:: Work request ::
Return the lines below in which the string "Молодые" occurs.

(Dataset entries)
* * * * *

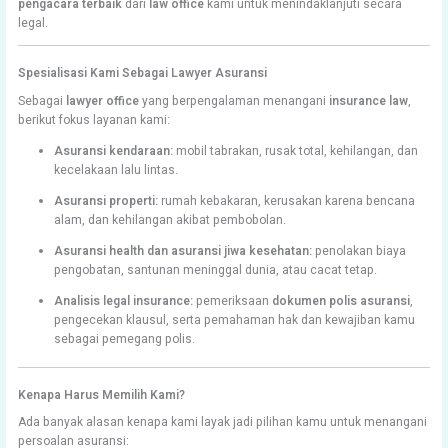
pengacara terbaik
dari
law office
kami untuk menindaklanjuti secara
legal.
Spesialisasi Kami Sebagai Lawyer Asuransi
Sebagai
lawyer office
yang berpengalaman menangani
insurance law
,
berikut fokus layanan kami:
Asuransi kendaraan:
mobil tabrakan, rusak total, kehilangan, dan
kecelakaan lalu lintas.
Asuransi properti:
rumah kebakaran, kerusakan karena bencana
alam, dan kehilangan akibat pembobolan.
Asuransi health dan asuransi jiwa kesehatan:
penolakan biaya
pengobatan, santunan meninggal dunia, atau cacat tetap.
Analisis legal insurance:
pemeriksaan
dokumen polis asuransi
,
pengecekan klausul, serta pemahaman hak dan kewajiban kamu
sebagai pemegang polis.
Kenapa Harus Memilih Kami?
Ada banyak alasan kenapa kami layak jadi pilihan kamu untuk menangani
persoalan asuransi:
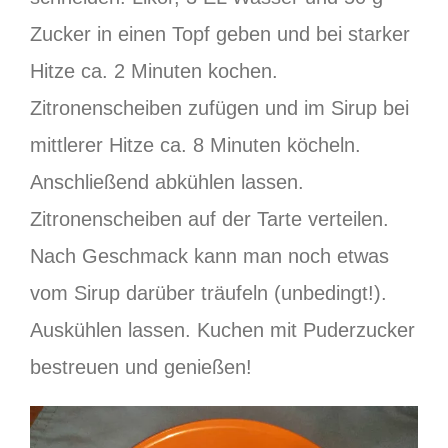
Zucker in einen Topf geben und bei starker
Hitze ca. 2 Minuten kochen.
Zitronenscheiben zufügen und im Sirup bei
mittlerer Hitze ca. 8 Minuten köcheln.
Anschließend abkühlen lassen.
Zitronenscheiben auf der Tarte verteilen.
Nach Geschmack kann man noch etwas
vom Sirup darüber träufeln (unbedingt!).
Auskühlen lassen. Kuchen mit Puderzucker
bestreuen und genießen!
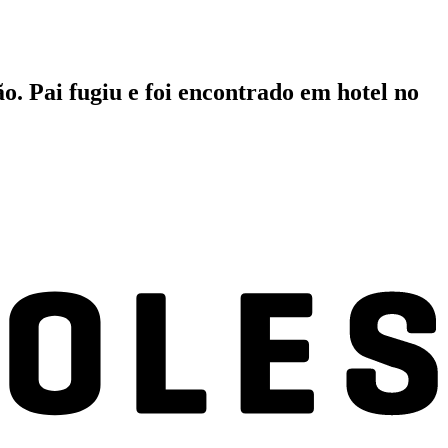
o. Pai fugiu e foi encontrado em hotel no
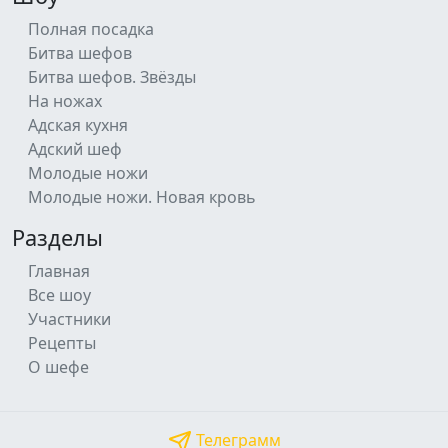
Полная посадка
Битва шефов
Битва шефов. Звёзды
На ножах
Адская кухня
Адский шеф
Молодые ножи
Молодые ножи. Новая кровь
Разделы
Главная
Все шоу
Участники
Рецепты
О шефе
Телеграмм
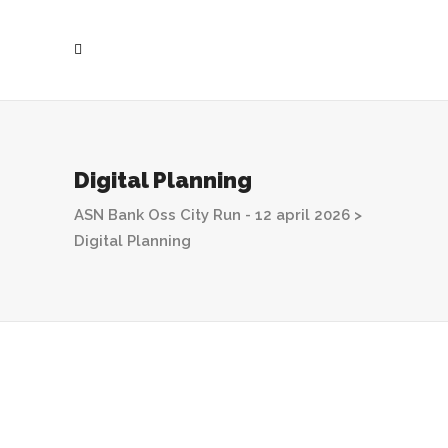
Digital Planning
ASN Bank Oss City Run - 12 april 2026
>
Digital Planning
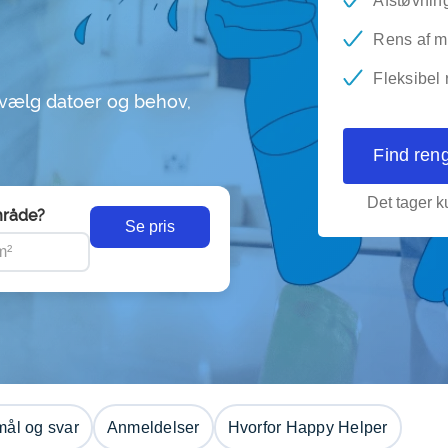
Afstøvnin
Rens af m
Fleksibel
 vælg datoer og behov,
Find ren
Det tager ku
råde?
Se pris
ål og svar
Anmeldelser
Hvorfor Happy Helper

* * * * *

:: Task answer ::
Молодые ножи
Молодые ножи. Новая кровь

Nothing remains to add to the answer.